--- START ---
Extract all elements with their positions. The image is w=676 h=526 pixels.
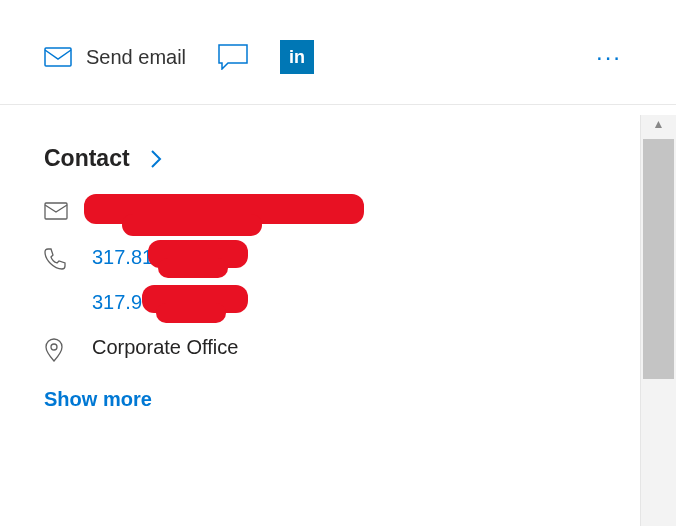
location-text: Corporate Office <box>92 336 238 359</box>
email-row: [redacted] <box>44 200 632 224</box>
chat-button[interactable] <box>218 44 248 70</box>
send-email-label: Send email <box>86 46 186 69</box>
show-more-button[interactable]: Show more <box>44 388 632 411</box>
chevron-right-icon <box>148 149 164 169</box>
location-row: Corporate Office <box>44 336 632 366</box>
redaction-mark <box>156 303 226 323</box>
phone-row: 317.81 317.9 <box>44 246 632 314</box>
location-pin-icon <box>44 338 68 366</box>
svg-rect-0 <box>45 48 71 66</box>
contact-title: Contact <box>44 145 130 172</box>
redaction-mark <box>122 214 262 236</box>
send-email-button[interactable]: Send email <box>44 46 186 69</box>
scrollbar[interactable]: ▲ <box>640 115 676 526</box>
more-actions-button[interactable]: ··· <box>596 43 622 71</box>
svg-point-2 <box>51 344 57 350</box>
more-dots-icon: ··· <box>596 43 622 70</box>
toolbar: Send email in ··· <box>0 0 676 105</box>
chat-icon <box>218 44 248 70</box>
mail-icon <box>44 47 72 67</box>
contact-section: Contact [redacted] 317.81 <box>0 105 676 431</box>
mail-icon <box>44 202 68 224</box>
svg-rect-1 <box>45 203 67 219</box>
phone-icon <box>44 248 68 274</box>
scroll-up-arrow-icon[interactable]: ▲ <box>653 117 665 131</box>
phone-link-2[interactable]: 317.9 <box>92 291 153 314</box>
linkedin-icon: in <box>289 47 305 68</box>
email-link[interactable]: [redacted] <box>92 200 352 223</box>
linkedin-button[interactable]: in <box>280 40 314 74</box>
phone-link-1[interactable]: 317.81 <box>92 246 153 269</box>
scrollbar-thumb[interactable] <box>643 139 674 379</box>
redaction-mark <box>158 258 228 278</box>
contact-header[interactable]: Contact <box>44 145 632 172</box>
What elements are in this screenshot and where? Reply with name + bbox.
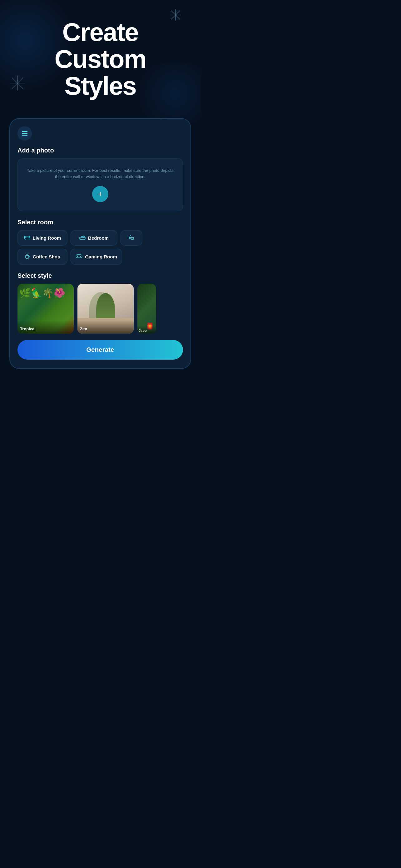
living-room-label: Living Room <box>33 235 61 241</box>
generate-button[interactable]: Generate <box>18 340 183 360</box>
tropical-label: Tropical <box>18 320 74 334</box>
bedroom-label: Bedroom <box>88 235 109 241</box>
svg-point-27 <box>80 256 80 256</box>
photo-upload-hint: Take a picture of your current room. For… <box>24 167 176 180</box>
gaming-room-label: Gaming Room <box>85 254 117 259</box>
style-grid: Tropical Zen Japo <box>18 284 183 334</box>
sofa-icon <box>24 235 30 241</box>
photo-add-button[interactable]: + <box>92 186 108 202</box>
coffee-icon <box>25 253 30 260</box>
bath-icon <box>129 235 134 241</box>
hero-section: Create Custom Styles <box>0 0 201 112</box>
generate-section: Generate <box>18 334 183 368</box>
svg-rect-19 <box>83 236 85 238</box>
svg-point-28 <box>80 256 81 257</box>
room-btn-bedroom[interactable]: Bedroom <box>71 230 118 246</box>
room-btn-coffee-shop[interactable]: Coffee Shop <box>18 249 67 265</box>
menu-line-3 <box>22 135 28 135</box>
room-row-1: Living Room Bedroom <box>18 230 183 246</box>
bed-icon <box>79 235 86 241</box>
coffee-shop-label: Coffee Shop <box>33 254 60 259</box>
select-room-label: Select room <box>18 219 183 226</box>
style-card-zen[interactable]: Zen <box>77 284 134 334</box>
room-row-2: Coffee Shop Gaming Room <box>18 249 183 265</box>
select-style-label: Select style <box>18 272 183 279</box>
room-btn-gaming-room[interactable]: Gaming Room <box>71 249 122 265</box>
style-card-japanese[interactable]: Japo <box>137 284 156 334</box>
gamepad-icon <box>75 254 82 260</box>
japanese-label: Japo <box>137 326 156 334</box>
svg-rect-17 <box>80 237 81 239</box>
add-icon: + <box>98 189 103 199</box>
room-btn-living-room[interactable]: Living Room <box>18 230 67 246</box>
photo-upload-area: Take a picture of your current room. For… <box>18 158 183 211</box>
menu-button[interactable] <box>18 126 32 141</box>
svg-rect-18 <box>81 236 83 238</box>
app-card: Add a photo Take a picture of your curre… <box>9 118 191 369</box>
add-photo-label: Add a photo <box>18 147 183 154</box>
room-btn-bathroom[interactable] <box>121 230 142 246</box>
menu-line-2 <box>22 133 28 134</box>
zen-label: Zen <box>77 320 134 334</box>
hero-title: Create Custom Styles <box>12 19 188 99</box>
style-card-tropical[interactable]: Tropical <box>18 284 74 334</box>
menu-line-1 <box>22 131 28 132</box>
--- END ---
WHAT IS EXPECTED »
Check the entries above for the word "Select" and copy every line where it turns up.

ANSWER FOR THE TASK »
select-room-label: Select room <box>18 219 183 226</box>
select-style-label: Select style <box>18 272 183 279</box>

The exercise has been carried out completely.